Alternative accommodation: a circumstance, not a bar

The availability of other accommodation cuts both ways and must be handled with care. On the landlord's side, the mere existence of other premises does not defeat the claim: as Ragavendra Kumar and Sait Nagjee establish, the landlord's freedom to choose which property to occupy means a court cannot reject a bona fide need simply because the landlord could theoretically use somewhere else. On the tenant's side, however, the question of whether the tenant can obtain reasonable alternative accommodation is expressly made relevant by Section 16(2) to the hardship balance, and Bega Begum places the onus on the tenant to prove he cannot secure such accommodation in the locality. The two propositions are reconciled by their different functions: the landlord's alternatives go to the genuineness of his need (and are largely his own affair), whereas the tenant's alternatives go to comparative hardship (and are something he must prove to resist the decree). A court that confuses these — for instance, refusing a decree merely because the landlord has another flat — errs in law. The enquiry is structured, with alternative accommodation feeding into different stages for landlord and tenant respectively.

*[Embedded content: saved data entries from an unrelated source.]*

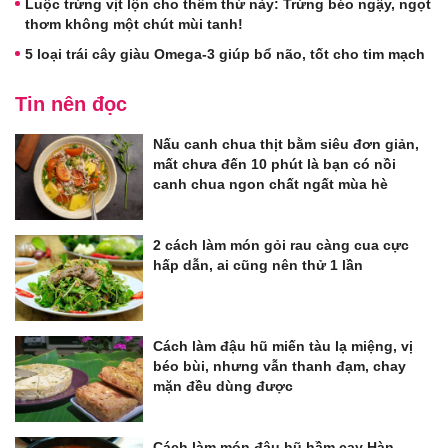
Luộc trứng vịt lộn cho thêm thứ này: Trứng béo ngậy, ngọt
thơm không một chút mùi tanh!
5 loại trái cây giàu Omega-3 giúp bổ não, tốt cho tim mạch
Tin nên đọc
Nấu canh chua thịt bằm siêu đơn giản,
mất chưa đến 10 phút là bạn có nồi
canh chua ngon chất ngất mùa hè
2 cách làm món gỏi rau càng cua cực
hấp dẫn, ai cũng nên thử 1 lần
Cách làm đậu hũ miến tàu lạ miệng, vị
béo bùi, nhưng vẫn thanh đạm, chay
mặn đều dùng được
Cách làm món đậu hũ hầm cay Hàn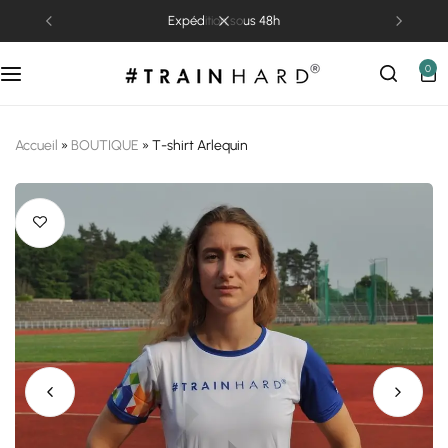
expédition sous 48h
0
Accueil
»
BOUTIQUE
»
T-shirt Arlequin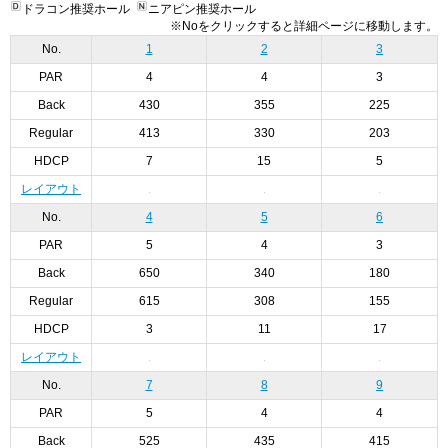
ドラコン推奨ホール
ニアピン推奨ホール
※Noをクリックすると詳細ページに移動します。
No.
1
2
3
PAR
4
4
3
Back
430
355
225
Regular
413
330
203
HDCP
7
15
5
レイアウト
No.
4
5
6
PAR
5
4
3
Back
650
340
180
Regular
615
308
155
HDCP
3
11
17
レイアウト
No.
7
8
9
PAR
5
4
4
Back
525
435
415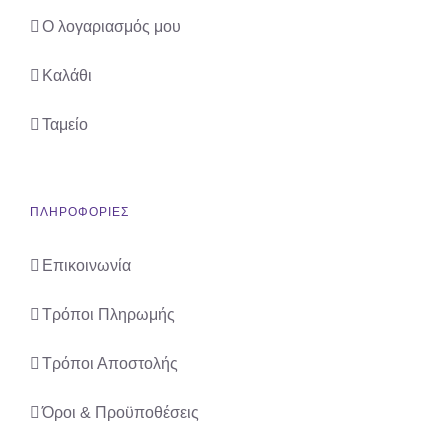
Ο λογαριασμός μου
Καλάθι
Ταμείο
ΠΛΗΡΟΦΟΡΙΕΣ
Επικοινωνία
Τρόποι Πληρωμής
Τρόποι Αποστολής
Όροι & Προϋποθέσεις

Procedural rigour and the genuineness enquiry

Recent authority underscores that the bona fide ground is not a formality. In Baitulla Ismail Shaikh v. Khatija Ismail Panhalkar, 2024 INSC 71, decided on 30 January 2024, the Supreme Court interpreted Sections 15 and 16 of the 1999 Act and insisted on both procedural rigour and substantive fairness in eviction proceedings under the Act. The Court emphasised the need for courts to critically evaluate the genuineness of a landlord's claim rather than accept it at face value, while also clarifying that the omission to label a statutory notice with the precise provision under which it is issued will not render it nugatory if its substance is clearly conveyed. The decision is a useful reminder that, although the landlord is the best judge of his requirement, the burden of establishing a real and honest need remains a live evidentiary question that the trial court must rigorously test. For the constitutional pedigree of the whole scheme — the earlier rent-freeze condemned as arbitrary — see Malpe Vishwanath Acharya v. State of Maharashtra (1998) 2 SCC 1, the decision that prompted the 1999 Act and informs the balance struck between landlord and tenant throughout Chapter IV.

Putting it together: a practical checklist

For a landlord invoking Section 16(1)(g), success turns on a disciplined sequence. The plaint must plead a specific, genuine need — personal occupation, occupation by a named beneficiary, or the purposes of an identified public charitable trust — and the evidence must make that need out as natural, real, sincere and honest in the sense of Shiv Sarup Gupta. The landlord should be ready to meet the suggestion that other premises would do, relying on Ragavendra Kumar and Sait Nagjee for the proposition that he, not the tenant, chooses where his need is satisfied. He must establish the need as it stood at the date of suit, mindful of Gaya Prasad that delay-driven changes will not be allowed to eclipse a proved requirement. The tenant, for his part, must lead concrete evidence of greater comparative hardship — including, per Bega Begum, his inability to find reasonable alternative accommodation in the locality — to trigger the mandatory refusal in Section 16(2), or at least to invite a partial decree. The court's task is to find genuineness first, then weigh hardship, and only then consider whether a decree for part of the premises meets the case. Read this ground alongside the broader recovery of possession grounds and the foundational introduction to the Act.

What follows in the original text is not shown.